A isto acresce “outra fonte de incerteza”: a dimensão das perdas que outros bancos iriam ter de suportar se o processo de venda do Novo Banco, que recebeu uma injeção de capital público de 3,9 mil milhões de euros (2,2% do PIB), “acabar por ser dececionante”, ou seja, se esta instituição que herdou os ativos considerado não tóxicos do antigo Banco Espírito Santo (BES) for vendida por um valor inferior ao que lá foi colocado em 2014.
Por isso, o Fundo admite que o progresso destes dois bancos será “um desafio” para as autoridades e critica que “exista pouca vontade para cortar custos agressivamente e tomar medidas para diluir a presença” do Estado na CGD e no Novo Banco.
Os diretores do fundo defendem que responder às vulnerabilidades do setor bancário deve ser a maior prioridade. O regresso da banca aos lucros e do país ao crescimento económico, deve passar por uma limpeza do balanço dos bancos, o que implica resolver o problema dos crédito malparado, o que passa por mais provisões e mais capital.
Os bancos devem reduzir os custos de operação e melhorar os padrões de gestão no sentido de tomar decisões em função de critérios apenas comerciais.
Os diretores do FMI consideram positiva ideia de encontrar uma solução a nível nacional para os desafios que os bancos portugueses enfrentam, recorrendo para tal aos instrumentos previstos no quadro da regulação.
Retoma a perder força. Crescimento de 1%
Nesta análise à economia de Portugal, o FMI avisa que Portugal está a perder o fôlego. O abrandamento na atividade económica começou já na segunda metade do ano passado, não obstante as políticas macroeconómicas favoráveis.
O relaxamento orçamental e a política monetária do Banco Central Europeu tiveram como resultado um crescimento do consumo. No entanto, o crescimento económico está a ser travado pelo enfraquecimento das exportações e o fraco o investimento, uma fraqueza que tem sido reforçada por fatores como a incerteza, elevados níveis de endividamento das empresas e alguns estrangulamentos estruturais.
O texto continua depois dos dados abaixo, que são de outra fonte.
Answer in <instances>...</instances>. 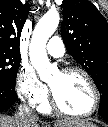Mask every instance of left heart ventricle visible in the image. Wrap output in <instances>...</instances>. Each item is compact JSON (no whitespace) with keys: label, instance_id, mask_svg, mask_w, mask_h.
<instances>
[{"label":"left heart ventricle","instance_id":"1","mask_svg":"<svg viewBox=\"0 0 108 127\" xmlns=\"http://www.w3.org/2000/svg\"><path fill=\"white\" fill-rule=\"evenodd\" d=\"M58 103L67 112L81 114L92 105V93L85 78L79 73H55L49 81Z\"/></svg>","mask_w":108,"mask_h":127}]
</instances>
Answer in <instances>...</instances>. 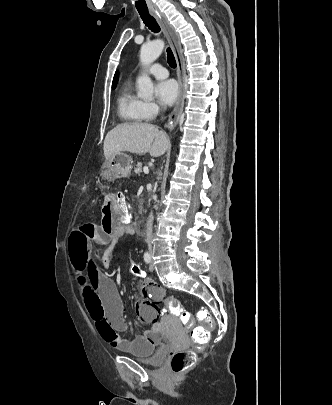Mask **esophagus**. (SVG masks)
Returning a JSON list of instances; mask_svg holds the SVG:
<instances>
[{
  "label": "esophagus",
  "mask_w": 332,
  "mask_h": 405,
  "mask_svg": "<svg viewBox=\"0 0 332 405\" xmlns=\"http://www.w3.org/2000/svg\"><path fill=\"white\" fill-rule=\"evenodd\" d=\"M150 13L155 17V19L161 26V29L173 50V53L176 58L177 66H178V79H179V84H180L179 95H178V99H177L175 108L172 111V113L169 117L168 123H167V127L169 129H173L177 125V123L180 119V115H181L182 108H183V102H184L185 65H184L182 47H181L180 38H179L178 33L174 30L172 25L169 23L166 16L159 10H151Z\"/></svg>",
  "instance_id": "1"
}]
</instances>
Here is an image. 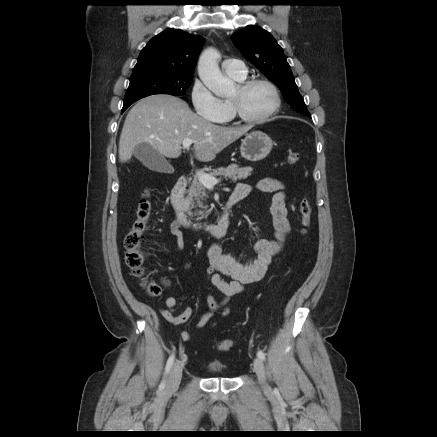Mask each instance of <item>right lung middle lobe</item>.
<instances>
[{"mask_svg": "<svg viewBox=\"0 0 437 437\" xmlns=\"http://www.w3.org/2000/svg\"><path fill=\"white\" fill-rule=\"evenodd\" d=\"M193 75L179 76L154 69L135 71L124 98L122 113L137 100L155 94L184 95L190 86Z\"/></svg>", "mask_w": 437, "mask_h": 437, "instance_id": "obj_1", "label": "right lung middle lobe"}]
</instances>
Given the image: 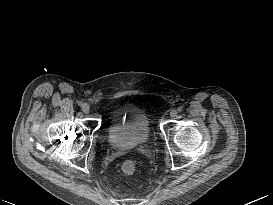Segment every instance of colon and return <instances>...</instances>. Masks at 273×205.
<instances>
[{
  "instance_id": "colon-1",
  "label": "colon",
  "mask_w": 273,
  "mask_h": 205,
  "mask_svg": "<svg viewBox=\"0 0 273 205\" xmlns=\"http://www.w3.org/2000/svg\"><path fill=\"white\" fill-rule=\"evenodd\" d=\"M122 170L126 175H132L136 171V165L133 161H126L122 165Z\"/></svg>"
}]
</instances>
O FMI revê assim o crescimento do Produto Interno Bruto para 1% este ano e para 1,1% em 2917. O défice deverá ficar nos 3% do PIB este ano e no próximo. A previsão coloca a dívida pública acima dos 128% do PIB nos dois próximos anos. Em entrevista ao IMF News, o chefe da missão a Portugal, Subir Lall, deixou o sublinhado:
“Com um baixo crescimento e um investimento reduzido, mas com uma dívida soberana elevada, o que Portugal necessita neste momento é de uma consolidação orçamental acumulada de 1% do PIB ao longo de dois anos. Tal compensaria o relaxamento orçamental de 2015 e a evolução projetada pelos técnicos para este ano”.